Podciąganie przynosi ogromne korzyści dla osób na każdym poziomie doświadczenia i może pomóc rozwinąć muskularną, zwężającą się estetykę, której zawsze pragnąłeś. Wypróbuj jeden z trzech programów wymienionych tutaj, aby zacząć kochać swoje łopatki, na które naprawdę zasługują.
Początek
Jeśli właśnie podchodzisz do drążka po raz pierwszy, celem jest po prostu rozwinięcie siły i pamięci mięśniowej. Odbywa się to poprzez trening objętościowy – więcej całkowitych zestawów – a nie intensywność.
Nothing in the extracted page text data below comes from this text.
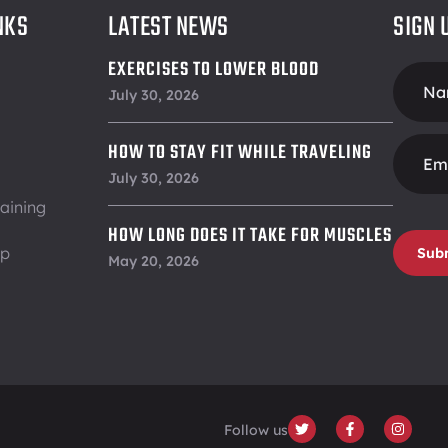
NKS
LATEST NEWS
SIGN 
EXERCISES TO LOWER BLOOD
Foote
PRESSURE
July 30, 2026
Form
HOW TO STAY FIT WHILE TRAVELING
July 30, 2026
aining
HOW LONG DOES IT TAKE FOR MUSCLES
ip
Sub
TO RECOVER
May 20, 2026
Follow us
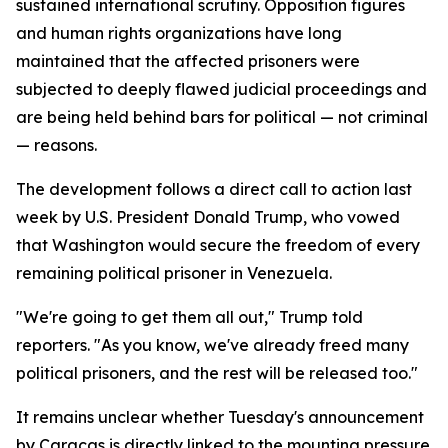
sustained international scrutiny. Opposition figures
and human rights organizations have long
maintained that the affected prisoners were
subjected to deeply flawed judicial proceedings and
are being held behind bars for political — not criminal
— reasons.
The development follows a direct call to action last
week by U.S. President Donald Trump, who vowed
that Washington would secure the freedom of every
remaining political prisoner in Venezuela.
"We're going to get them all out," Trump told
reporters. "As you know, we've already freed many
political prisoners, and the rest will be released too."
It remains unclear whether Tuesday's announcement
by Caracas is directly linked to the mounting pressure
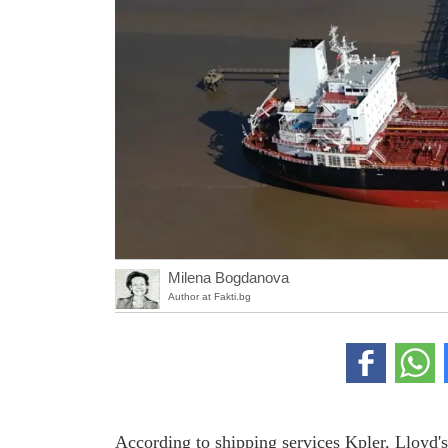
Milena Bogdanova
Author at Fakti.bg
According to shipping services Kpler, Lloyd's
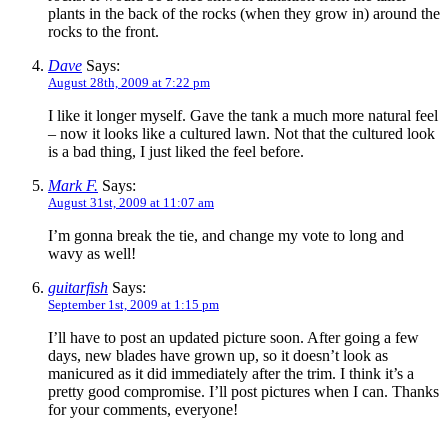
plants in the back of the rocks (when they grow in) around the
rocks to the front.
Dave
Says:
August 28th, 2009 at 7:22 pm
I like it longer myself. Gave the tank a much more natural feel
– now it looks like a cultured lawn. Not that the cultured look
is a bad thing, I just liked the feel before.
Mark F.
Says:
August 31st, 2009 at 11:07 am
I’m gonna break the tie, and change my vote to long and
wavy as well!
guitarfish
Says:
September 1st, 2009 at 1:15 pm
I’ll have to post an updated picture soon. After going a few
days, new blades have grown up, so it doesn’t look as
manicured as it did immediately after the trim. I think it’s a
pretty good compromise. I’ll post pictures when I can. Thanks
for your comments, everyone!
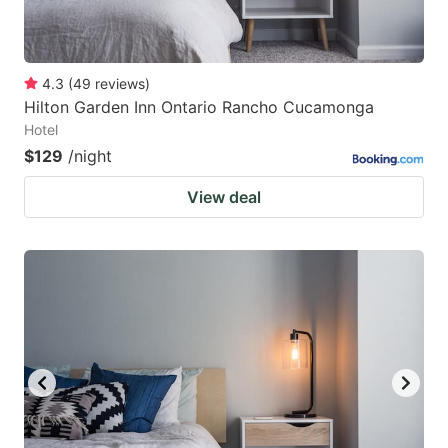
4.3
(
49
reviews
)
Hilton Garden Inn Ontario Rancho Cucamonga
Hotel
$129
/night
View deal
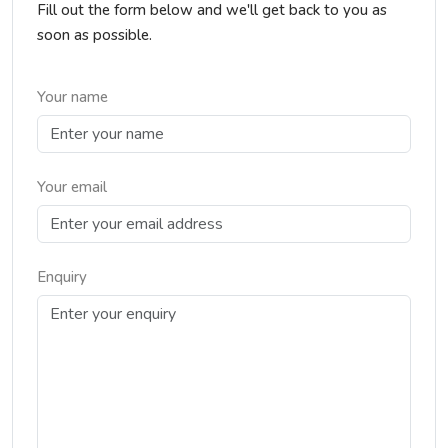
Fill out the form below and we'll get back to you as
soon as possible.
Your name
Your email
Enquiry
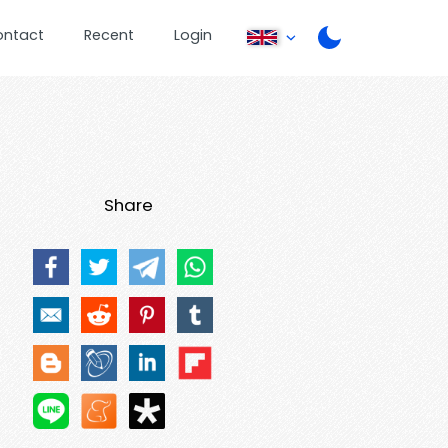
ontact
Recent
Login
Share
Dla tej rutyny, po prostu wykonasz 10 zestawów podciągnięć do upadku z 90 do 120 sekundami odpoczynku między zestawami, nawet jeśli oznacza to 10 pojedynczych. Śledź ile powtórzeń jesteś w stanie wykonać w każdym zestawie i zanotuj swoją sumę dla każdego treningu. Wykonuj ten trening dwa razy w tygodniu, nawet jako uzupełnienie istniejącej rutyny pleców, pozwalając na trzy do czterech dni odpoczynku pomiędzy sesjami. Gdy będziesz w stanie wykonać 50 powtórzeń w jednej sesji lub więcej niż 10 powtórzeń w pierwszym zestawie, nadszedł czas na przejście do bardziej średniozaawansowanych ustawień.
INTERMEDIATE
Jeśli już rozwinąłeś podstawową biegłość w podciąganiu – tj. jesteś w stanie wykonać 10 lub więcej powtórzeń w trzech lub więcej zestawach – nadszedł czas, by podnieść poprzeczkę. Ta rutyna podciągania jest bliskim krewnym programu dla początkujących w tym, że jest skoncentrowana na objętości, tylko tutaj nacisk zostanie położony na całkowitą liczbę powtórzeń.
Kiedy ostatni raz zrobiłeś 100 podciągnięć w jednym treningu? Dla większości, odpowiedź będzie „nigdy”. Jeśli tego nie zrobiłeś, ta obliczona rutyna lat-shocker wywoła a) znaczną bolesność i b) wyraźny wzrost w twoich górnych, zewnętrznych lateksach. Celem każdego tygodnia jest po prostu trafienie w liczbę docelową, używając tylu zestawów, ile trzeba, aby się tam dostać. Odpoczywaj tyle, ile uważasz za konieczne przed powrotem do baru. Każdego tygodnia liczba docelowa będzie rosła, zmuszając lats do adaptacji i przezwyciężenia.
ADVANCED
Po prostu dodaj ciężar. Jasne, możesz być w stanie zrobić zestaw 10 z całym stosem na stacji lat-pulldown, ale niewielu podnoszących może rzeczywiście pokazać podobne mistrzostwo alfa na drążku do podciągania. Wykonywanie ważonych podciągnięć nie tylko wysyła wiadomość do reszty siłowni, że jesteś poważny o sile, ale także drastycznie przyspieszy wzrost lat.
Dla swoich zestawów ważonych, wybierasz funt, który przynosi ci do porażki dwa do trzech powtórzeń poza wymienionym celem. (Na przykład, dla zestawów pięciu powtórzeń, wybierz wagę, którą możesz obsłużyć przez siedem do ośmiu powtórzeń). Odpoczywaj przez pełne dwie do trzech minut pomiędzy kolejnymi seriami, aby zapewnić maksymalną wydajność w kolejnych seriach. W kolejnych podciągnięciach z ciężarem własnego ciała, staraj się wykonać co najmniej 10 powtórzeń w każdym zestawie. Kilka zestawów podciągnięć na koniec sesji maksymalizuje przepływ krwi do tego obszaru i wzmacnia wzorzec ruchu przy użyciu mniejszego całkowitego oporu.